Records provided —
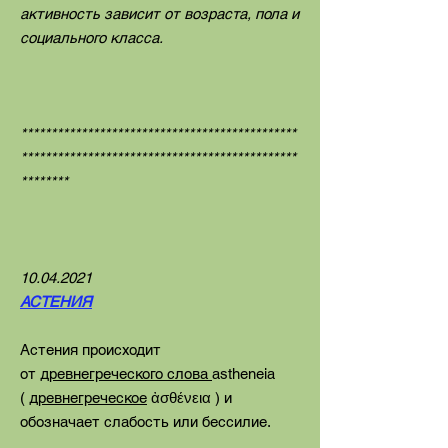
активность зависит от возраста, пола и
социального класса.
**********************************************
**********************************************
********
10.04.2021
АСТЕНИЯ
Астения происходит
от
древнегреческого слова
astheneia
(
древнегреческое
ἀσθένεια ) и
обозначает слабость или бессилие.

Assignment — Output every record verbatim, skipping images.

Answer to this problem —
активность зависит от возраста, пола и
социального класса.
**********************************************
**********************************************
********
10.04.2021
АСТЕНИЯ
Астения происходит
от
древнегреческого слова
astheneia
(
древнегреческое
ἀσθένεια ) и
обозначает слабость или бессилие.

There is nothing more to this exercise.